Claims Of Lobotomy and Abuse in the Hospital
In May 1945, Frances Farmer returned to the hospital, and though she was paroled briefly in 1946, she would ultimately remain institutionalized at Western State Hospital for almost five more years.
It was during this stretch that rumors of a lobotomy were spawned. Popularized by claims in author William Arnold’s 1978 book on Farmer, Shadowland, the lobotomy rumor would become Farmer’s most enduring legacy, though it is factually flawed.
Indeed, in a 1983 court case over copyright infringement related to the book’s film adaptation, Arnold admitted that he made the lobotomy story up, and the presiding judge ruled that “portions of the book were fabricated by Arnold from whole cloth despite the subsequent release of the book as nonfiction.”
Additionally, Farmer’s sister Edith Elliot wrote her own account of her famous sibling’s life in the self-published book, Look Back In Love.
In it, Elliot wrote that their father visited Western State Hospital in 1947, just in time to stop the lobotomy from occurring. According to Elliot, he wrote that “if they tried any of their guinea pig operations on her, they would have a danged big lawsuit on their hands.”
That’s not to say that Frances Farmer suffered no abuse at the hospital, however. In her posthumously published autobiography, Will There Really Be A Morning?, Farmer wrote that she was “raped by orderlies, gnawed on by rats and poisoned by tainted food … chained in padded cells, strapped into strait jackets and half drowned in ice baths.”
But even knowing the truth of Farmer’s own account of her life is difficult. For one thing, Farmer didn’t finish the book, it was her close friend, Jean Ratcliffe, who did.

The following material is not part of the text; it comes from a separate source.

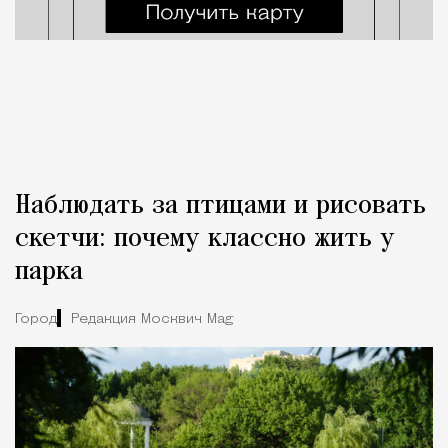
Наблюдать за птицами и рисовать
скетчи: почему классно жить у
парка
Город
Редакция Москвич Mag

And it could very well have been the case that Ratcliffe embellished parts of the book to fulfill the requirements of the publisher, who had given Farmer a large advance before her death.
Indeed, a 1983 newspaper claimed that Ratcliffe intentionally made the story more dramatic in hopes of securing a movie deal. Whatever the truth was of her time in the hospital, on March 25, 1950, Farmer was released — this time for good.

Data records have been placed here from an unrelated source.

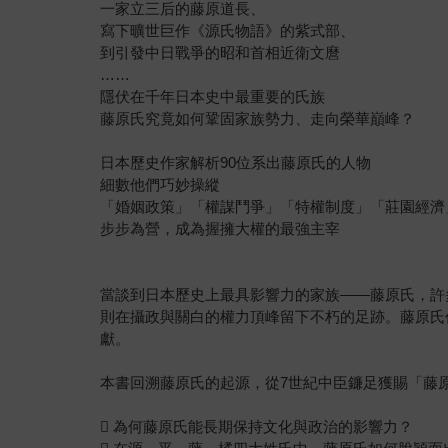
一家立三后的藤原道長、
寫下曠世巨作《源氏物語》的紫式部、
到引發中日戰爭的昭和首相近衛文麿
……
隱伏在千年日本史中最重要的氏族
藤原氏究竟如何鞏固家族勢力、走向榮華巔峰？
日本歷史作家解析90位系出藤原氏的人物
細數他們巧妙操縱
「婚姻政策」「權謀鬥爭」「特權制度」「莊園經濟
步步為營，成為握擁大權的最強主宰
當談到日本歷史上最具影響力的家族——藤原氏，許
則在攝政與關白的權力頂峰留下不朽的足跡。藤原氏
獻。
本書回溯藤原氏的起源，從7世紀中臣鐮足獲賜「藤
 為何藤原氏能長期保持文化與政治的影響力？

Frances Farmer Wrestles Back Control Of Her Life
Believing that her mother might institutionalize her again, Farmer moved to have her guardianship removed. In 1953, a judge agreed that she could indeed take care of herself, and legally restored her competency.
After her parents’ deaths, Farmer moved to Eureka, California, where she became a bookkeeper. She connected with television executive Leland Mikesell there, whom she would eventually marry and later divorce, and who convinced her to return to television.
In 1957, Farmer moved to San Francisco with the help of Mikesell and began her comeback tour. She appeared on The Ed Sullivan Show, later telling one newspaper that she had finally “come out of all this a stronger person. I won the fight to control myself.”
Still intent on becoming a stage actress, Frances Farmer returned to the theater and even made another movie. An opportunity to continue working in the theater took her to Indianapolis, where an NBC affiliate asked her to host a daily series that showcased vintage films, and she accepted.
In a 1962 letter to her sister, Farmer penned that she had “enjoyed the last few weeks so much in quiet and settled way, and I do think I’ve never felt better in my life.” But Farmer still struggled with alcohol abuse, and after a couple of DUI citations and a drunk on-camera appearance, Farmer was fired.
Not to be deterred, Farmer kept acting, this time taking several roles in productions at Purdue University, where she served as actress-in-residence. In her autobiography, Farmer recalls those Purdue productions as some of the best and most fulfilling work of her career:
“[T]here was a long silent pause as I stood there, followed by the most thunderous applause of my career. [The audience] swept the scandal under the rug with their ovation … my finest and final performance. I knew I would never need to act onstage again.”
And she largely never did. In 1970, Farmer was diagnosed with esophageal cancer and died in August of that year at the age of 57.
Her story, equal parts true despair and devastating myth, would endure. Indeed, Frances Farmer’s life would inspire the works of countless artists to come, whose own struggles in some ways resembled those of Hollywood’s fallen angel.